■ Problem details ■
Write out the records that follow exactly. Do not include pictures.

-------

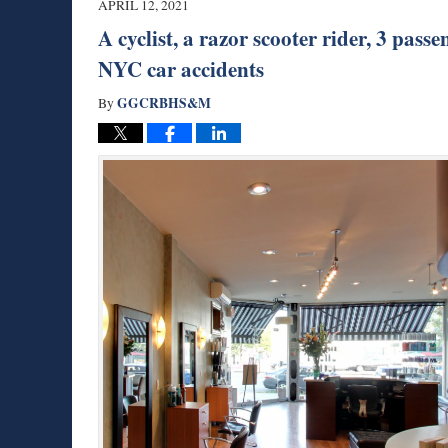
APRIL 12, 2021
am
A cyclist, a razor scooter rider, 3 pas
NYC car accidents
GGCRBHS&M
By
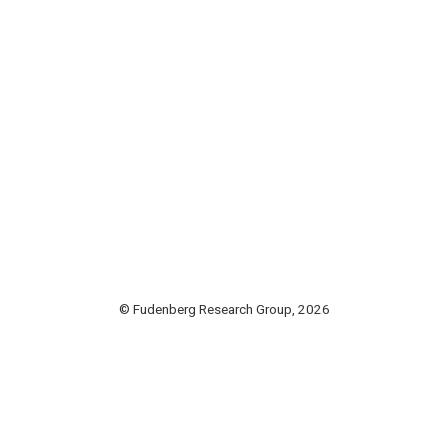
© Fudenberg Research Group, 2026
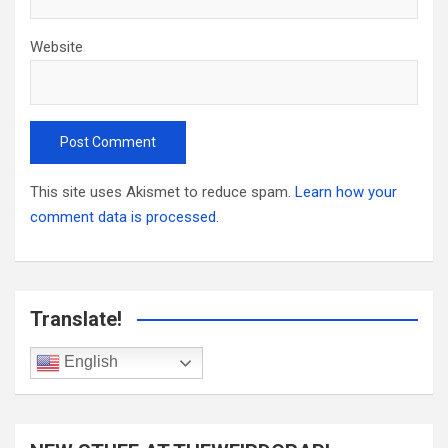
Website
This site uses Akismet to reduce spam.
Learn how your
comment data is processed.
Translate!
English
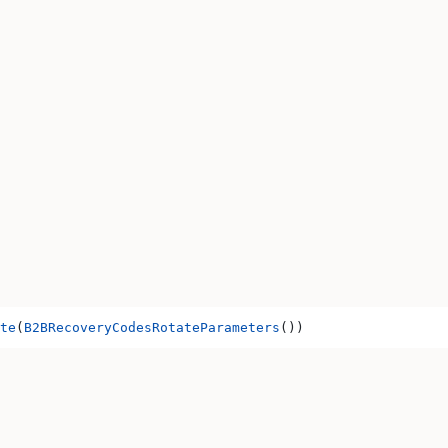
te
(
B2BRecoveryCodesRotateParameters
())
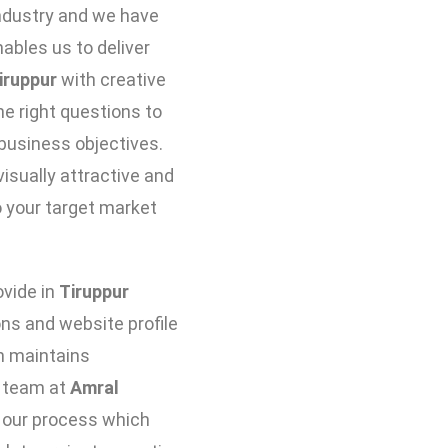
industry and we have
bles us to deliver
iruppur
with creative
he right questions to
business objectives.
isually attractive and
 your target market
vide in
Tiruppur
ns and website profile
ch maintains
e team at
Amral
 our process which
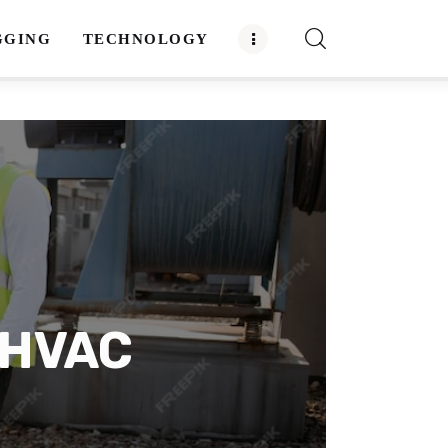
GGING
TECHNOLOGY
n HVAC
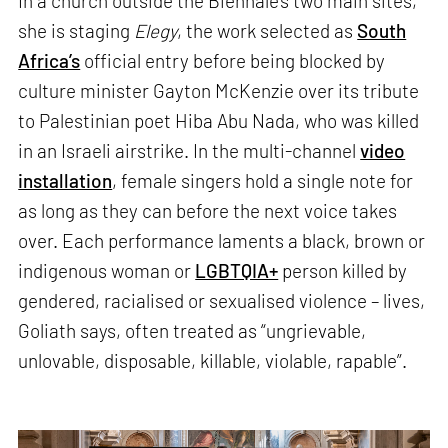
In a church outside the Biennale’s two main sites,
she is staging
Elegy
, the work selected as
South
Africa’s
official entry before being blocked by
culture minister Gayton McKenzie over its tribute
to Palestinian poet Hiba Abu Nada, who was killed
in an Israeli airstrike. In the multi-channel
video
installation
, female singers hold a single note for
as long as they can before the next voice takes
over. Each performance laments a black, brown or
indigenous woman or
LGBTQIA+
person killed by
gendered, racialised or sexualised violence – lives,
Goliath says, often treated as “ungrievable,
unlovable, disposable, killable, violable, rapable”.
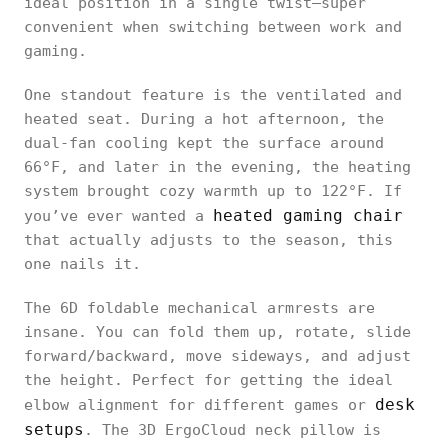
ideal position in a single twist—super
convenient when switching between work and
gaming.
One standout feature is the ventilated and
heated seat. During a hot afternoon, the
dual-fan cooling kept the surface around
66°F, and later in the evening, the heating
system brought cozy warmth up to 122°F. If
heated gaming chair
you’ve ever wanted a
that actually adjusts to the season, this
one nails it.
The 6D foldable mechanical armrests are
insane. You can fold them up, rotate, slide
forward/backward, move sideways, and adjust
the height. Perfect for getting the ideal
desk
elbow alignment for different games or
setups
. The 3D ErgoCloud neck pillow is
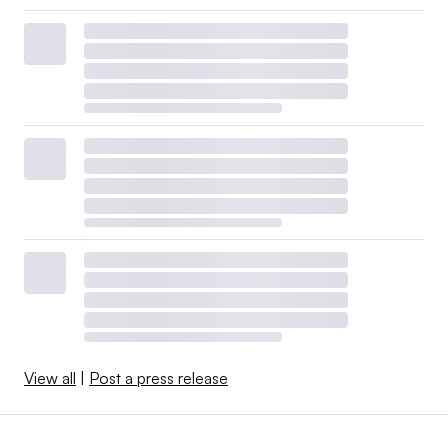
View all
|
Post a press release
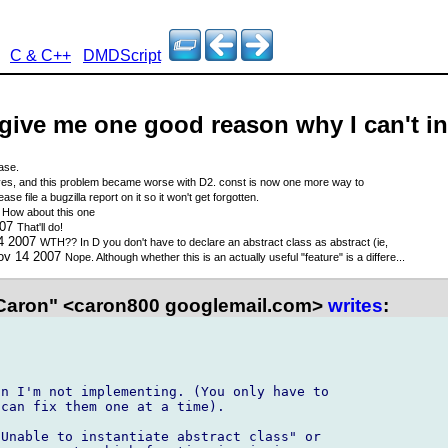
C & C++
DMDScript
 give me one good reason why I can't in
ease.
es, and this problem became worse with D2. const is now one more way to
ease file a bugzilla report on it so it won't get forgotten.
7
How about this one
007
That'll do!
14 2007
WTH?? In D you don't have to declare an abstract class as abstract (ie,
ov 14 2007
Nope. Although whether this is an actually useful "feature" is a differe...
Caron" <caron800 googlemail.com>
writes
:
n I'm not implementing. (You only have to

can fix them one at a time).

Unable to instantiate abstract class" or
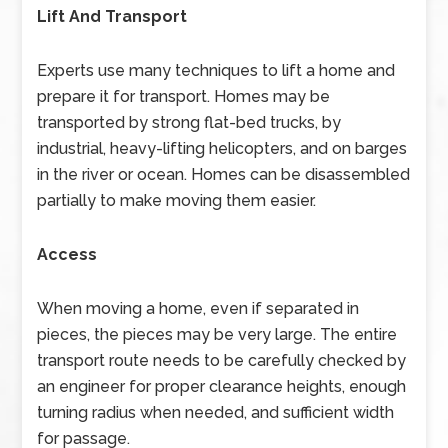
Lift And Transport
Experts use many techniques to lift a home and
prepare it for transport. Homes may be
transported by strong flat-bed trucks, by
industrial, heavy-lifting helicopters, and on barges
in the river or ocean. Homes can be disassembled
partially to make moving them easier.
Access
When moving a home, even if separated in
pieces, the pieces may be very large. The entire
transport route needs to be carefully checked by
an engineer for proper clearance heights, enough
turning radius when needed, and sufficient width
for passage.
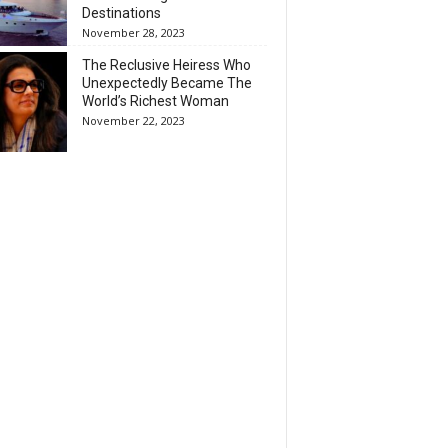
Destinations
November 28, 2023
The Reclusive Heiress Who
Unexpectedly Became The
World’s Richest Woman
November 22, 2023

-------

■ Reply to the task ■
APRIL 12, 2021
am
A cyclist, a razor scooter rider, 3 pas
NYC car accidents
GGCRBHS&M
By
© Fudenberg Research Group, 2026
Website
This site uses Akismet to reduce spam.
Learn how your
comment data is processed.
Translate!
English
te
(
B2BRecoveryCodesRotateParameters
())
industry and we have
bles us to deliver
iruppur
with creative
he right questions to
business objectives.
isually attractive and
 your target market
vide in
Tiruppur
ns and website profile
ch maintains
e team at
Amral
 our process which
GGING
TECHNOLOGY
n HVAC
In a church outside the Biennale’s two main sites,
she is staging
Elegy
, the work selected as
South
Africa’s
official entry before being blocked by
culture minister Gayton McKenzie over its tribute
to Palestinian poet Hiba Abu Nada, who was killed
in an Israeli airstrike. In the multi-channel
video
installation
, female singers hold a single note for
as long as they can before the next voice takes
over. Each performance laments a black, brown or
indigenous woman or
LGBTQIA+
person killed by
gendered, racialised or sexualised violence – lives,
Goliath says, often treated as “ungrievable,
unlovable, disposable, killable, violable, rapable”.
ideal position in a single twist—super
convenient when switching between work and
gaming.
One standout feature is the ventilated and
heated seat. During a hot afternoon, the
dual-fan cooling kept the surface around
66°F, and later in the evening, the heating
system brought cozy warmth up to 122°F. If
heated gaming chair
you’ve ever wanted a
that actually adjusts to the season, this
one nails it.
The 6D foldable mechanical armrests are
insane. You can fold them up, rotate, slide
forward/backward, move sideways, and adjust
the height. Perfect for getting the ideal
desk
elbow alignment for different games or
setups
. The 3D ErgoCloud neck pillow is
View all
|
Post a press release
C & C++
DMDScript
 give me one good reason why I can't in
ease.
es, and this problem became worse with D2. const is now one more way to
ease file a bugzilla report on it so it won't get forgotten.
7
How about this one
007
That'll do!
14 2007
WTH?? In D you don't have to declare an abstract class as abstract (ie,
ov 14 2007
Nope. Although whether this is an actually useful "feature" is a differe...
Caron" <caron800 googlemail.com>
writes
:
n I'm not implementing. (You only have to

can fix them one at a time).

Unable to instantiate abstract class" or
Lift And Transport
Experts use many techniques to lift a home and
prepare it for transport. Homes may be
transported by strong flat-bed trucks, by
industrial, heavy-lifting helicopters, and on barges
in the river or ocean. Homes can be disassembled
partially to make moving them easier.
Access
When moving a home, even if separated in
pieces, the pieces may be very large. The entire
transport route needs to be carefully checked by
an engineer for proper clearance heights, enough
turning radius when needed, and sufficient width
for passage.
Destinations
November 28, 2023
The Reclusive Heiress Who
Unexpectedly Became The
World’s Richest Woman
November 22, 2023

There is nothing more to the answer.